Well I mean clean solid data, data can be noisy, and have a lot of cycle slips or loss of lock. You want to have a lot of continuous data from a lot of satellites, with good overlap, and they also need to have good geometry in the sky. The post processing software needs to be able to identify and fix cycle slips, and resolve the integer ambiguities, and frankly recognize it is dealing with poor data. Now on really clean data I can get results to converge to 3mm rms, on noisier receivers/antennas 5-7mm is typical, at 9mm I know I can do better. At 30-35KM I'd expect to see cm level numbers, because I'm basically fighting the horizon, the curvature of the Earth and a general lack of commonality in the observations.

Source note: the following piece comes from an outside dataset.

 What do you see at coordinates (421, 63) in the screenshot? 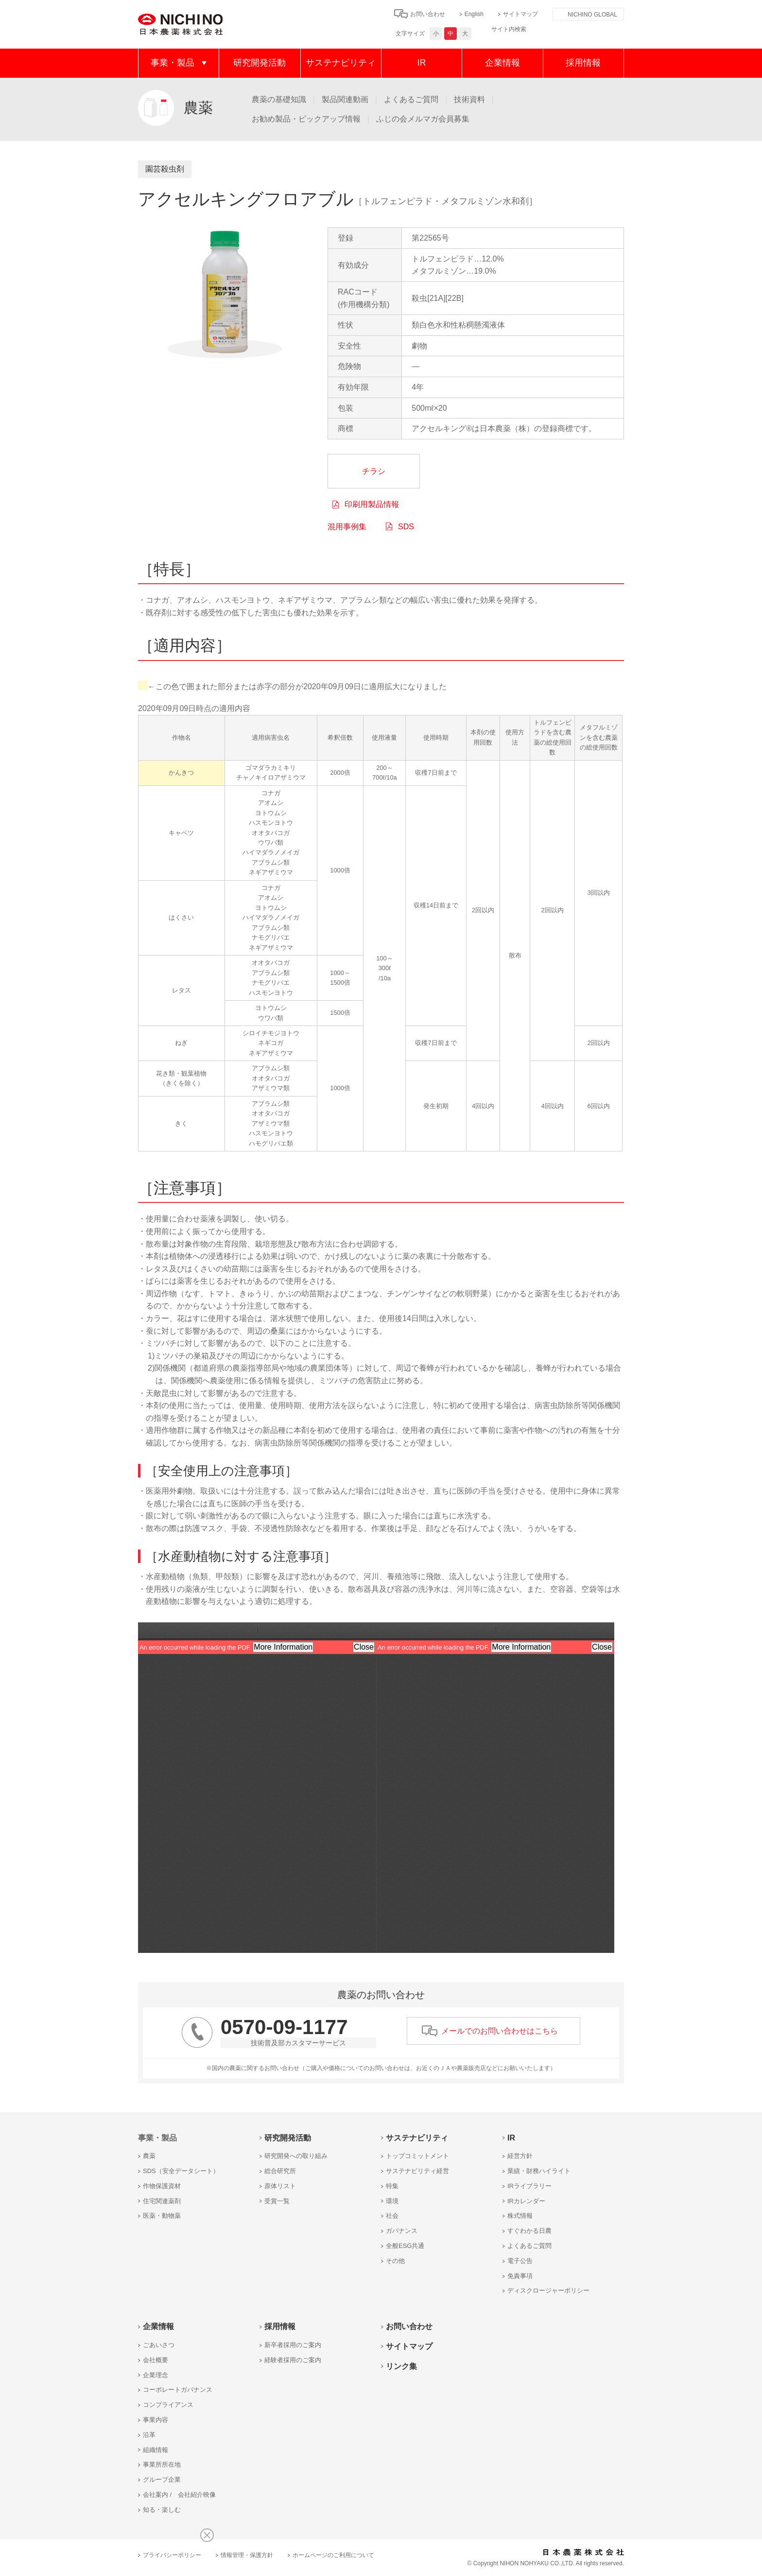
I see `IR` at bounding box center [421, 63].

2KM should be a good distance, I mentioned 5-7KM as the kind of maximum I'd want to deal with, I'm a tad over 7KM (7.1) from my nearest station, they tore out the old choke-ring antennas and replaced them a few years back and replace with some poorer performing GNSS antennas, and pushed the sample interval to 10 seconds. If you get too far away the atmospheric paths become too dissimilar. I have a much better NOAA CORS about 5KM from my office, and my neighbouring county has a network of stations where you are never more that 5-7KM away, as the circles of coverage overlap.
I like static tests as an initial validation, if those don't go well, nothing else will. Dynamic tests are very hard to reproduce accurately. Tethered circles would be the easiest to do, and validate. One could run a second receiver in parallel, but you are still basically dealing with similar levels of accuracy, and each is going to have it's own relative motion due to architecture/clocks/noise.
Not a big fan of RTKLIB, waiting for a new version, had about zero success with it in GPS+GLONASS mode.
I do hope Swift hurries up, this has been going on for far too long.